Religious Experiences As Explained by Brain Science

I derive satisfaction from figuring out how Christ’s Spirit can change and even transform human personalities. Some of my insight on this comes from listening to a Learning Company recorded lecture by Dr. Andrew Newberg. Then I read his book The Spiritual Brain: Science and Religious Experience. Better yet was when he teamed up with Mark Robert Waldman to write How God Changes your Brain.

What I will suggest is a possibility. It is one way to bring understanding to the mystery the Bible calls the Holy Spirit’s influence on the human spirit. I believe it, but I can’t prove it.

This topic can get very complicated very quickly. New insights to understanding religious beliefs and experiences came with the development of technologies that do brain scans. It became possible to identify which parts of the brain are associated with specific kinds of experiences, many of which have a religious connotation. Those parts of the brain have technical names like the occipital lobe, the frontal lobe. Many other subsections have been named and researched.

Suffice it to say here that experiences like awe before a Superior Being and love towards others have parts of the brain that light up on a brain scan. The other way around, those parts of the brain when stimulated with a probe produce religious-like feelings.

One response by neuroscientists is to say that God is all in your head and nothing more. But they start out with a personal conviction there is no God. I and other followers of Christ choose to believe the biblical God does exist. How else can this personal God interact with his people than through their brains? Our physical brains are the source of the mind and the soul that give our human life meaning.

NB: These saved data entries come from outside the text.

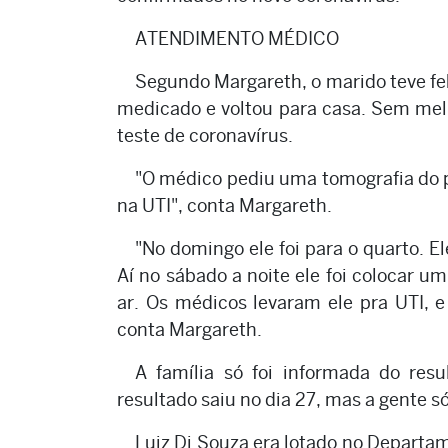
ATENDIMENTO MÉDICO
Segundo Margareth, o marido teve febr
medicado e voltou para casa. Sem melho
teste de coronavírus.
"O médico pediu uma tomografia do pu
na UTI", conta Margareth.
"No domingo ele foi para o quarto. E
Aí no sábado a noite ele foi colocar u
ar. Os médicos levaram ele pra UTI, e 
conta Margareth.
A família só foi informada do resu
resultado saiu no dia 27, mas a gente s
Luiz Di Souza era lotado no Departa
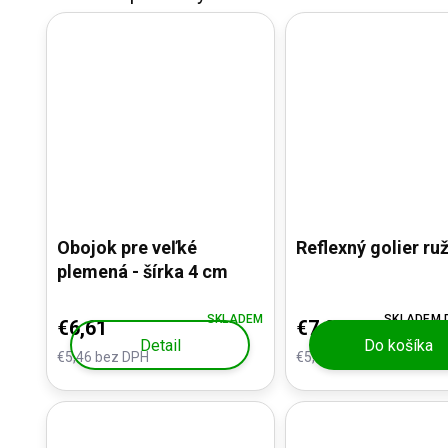
Obojok pre veľké
Reflexný golier ru
plemená - šírka 4 cm
SKLADEM
SKLADEM D
€6,61
€7,02
Detail
Do košíka
€5,46 bez DPH
€5,80 bez DPH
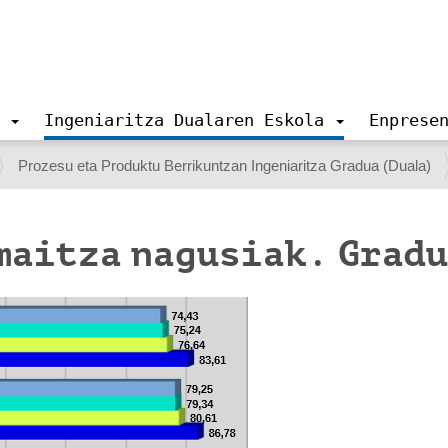
Ingeniaritza Dualaren Eskola
Enprese
Prozesu eta Produktu Berrikuntzan Ingeniaritza Gradua (Duala)
maitza nagusiak. Grad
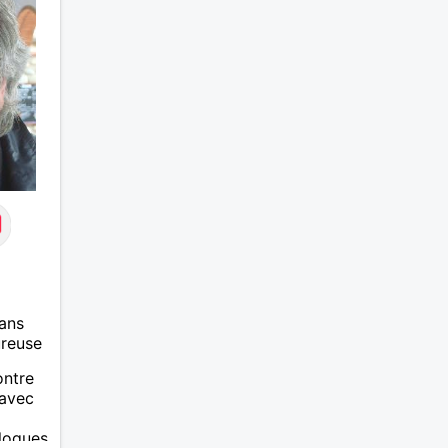
Qui ne tente rien n'a rien !
ans
ureuse
ontre
 avec
alogues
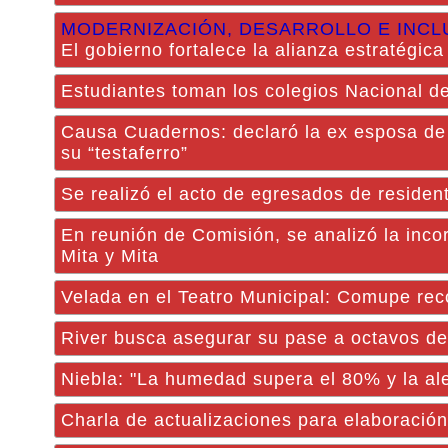
MODERNIZACIÓN, DESARROLLO E INCL
El gobierno fortalece la alianza estratégica
Estudiantes toman los colegios Nacional de
Causa Cuadernos: declaró la ex esposa de 
su “testaferro”
Se realizó el acto de egresados de residen
En reunión de Comisión, se analizó la inc
Mita y Mita
Velada en el Teatro Municipal: Comupe reco
River busca asegurar su pase a octavos d
Niebla: "La humedad supera el 80% y la ale
Charla de actualizaciones para elaboración 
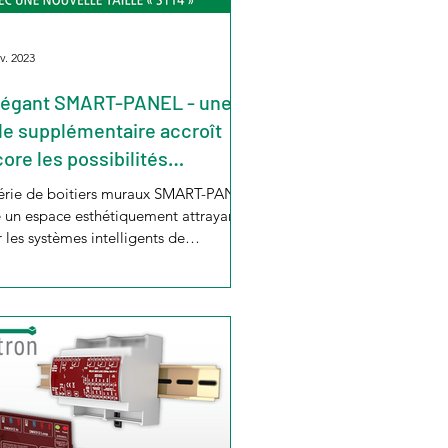
v. 2023
légant SMART-PANEL - une
lle supplémentaire accroît
ore les possibilités
tilisation
érie de boitiers muraux SMART-PANEL
e un espace esthétiquement attrayant
 les systèmes intelligents de
mande et de...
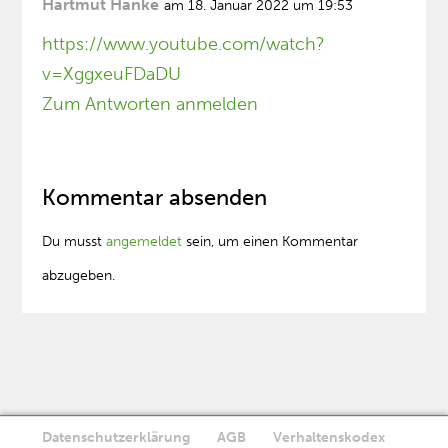
Hartmut Hanke
am 18. Januar 2022 um 19:53
https://www.youtube.com/watch?
v=XggxeuFDaDU
Zum Antworten anmelden
Kommentar absenden
Du musst
angemeldet
sein, um einen Kommentar
abzugeben.
Datenschutzerklärung
AGB
Verhaltenskodex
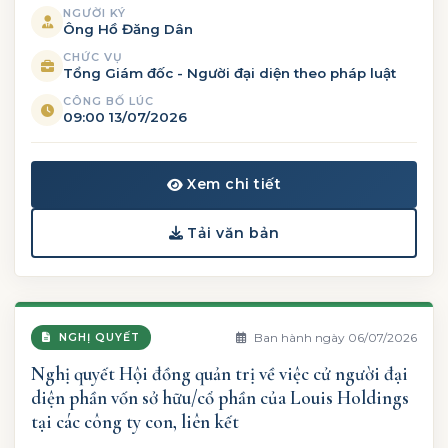
NGƯỜI KÝ
Ông Hồ Đăng Dân
CHỨC VỤ
Tổng Giám đốc - Người đại diện theo pháp luật
CÔNG BỐ LÚC
09:00 13/07/2026
Xem chi tiết
Tải văn bản
Ban hành ngày 06/07/2026
NGHỊ QUYẾT
Nghị quyết Hội đồng quản trị về việc cử người đại
diện phần vốn sở hữu/cổ phần của Louis Holdings
tại các công ty con, liên kết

Call to mind the Apostle Paul when he was “filled with the Holy Spirit” and boldly gave witness to Christ before the rulers and elders of the people (Acts 4: 8). His adrenal glands must have been pumping. Luke, the author of Acts, associated this boldness with a special measure of the infilling of the Spirit. How else could the Spirit influence Paul than through his brain and associated glands? The food administrators in Acts 7 were full of the Holy Spirit and wisdom. Where else could such wisdom come from other than activation of specific parts of their brains?

A popular insight from neuroscience in recent decades is that the prefrontal lobes of the brain are not fully developed until about the age of about 20. This part of the brain, just behind the forehead, is the seat of judgment. Teenagers don’t have the judgment skills of adults. Our son in his first year of driving at age 16 had three minor auto accidents. They were all judgment errors of distance, not recklessness. He has not had an accident since.

When the physical brain is fully developed in early adulthood, it still continues to sift and combine insights in new ways. Such learning is basic to the process of education through many levels of schooling and combinations of insight. Wisdom comes with age. Sometimes the Spirit can bring major life-changing insights.

What keeps church life exciting is watching personalities change. Not all do, but many.

The heritages of traditional mainline churches do not include an emphasis on progress in a person’s faith life. Mine emphasizes faithfulness. Important, certainly. But perhaps even more important, in today’s rapidly changing national culture, is for believers to appreciate the possibilities for progress in their faith as seen by the Spirit’s influence helping each believer to grow in what the Spirit produces: lives with greater peace, hope, and joy.

It can help you to think of the Spirit supernaturally activating those parts of your brain that bring feelings of those emotions Paul identifies as the fruit of the Spirit. Somehow the Holy Spirit influences the human spirit. You can trust that promise.

Do you believe the Spirit can activate those parts of the brain associated with the feelings described as the fruit of the Spirit? Is this welcome news to you?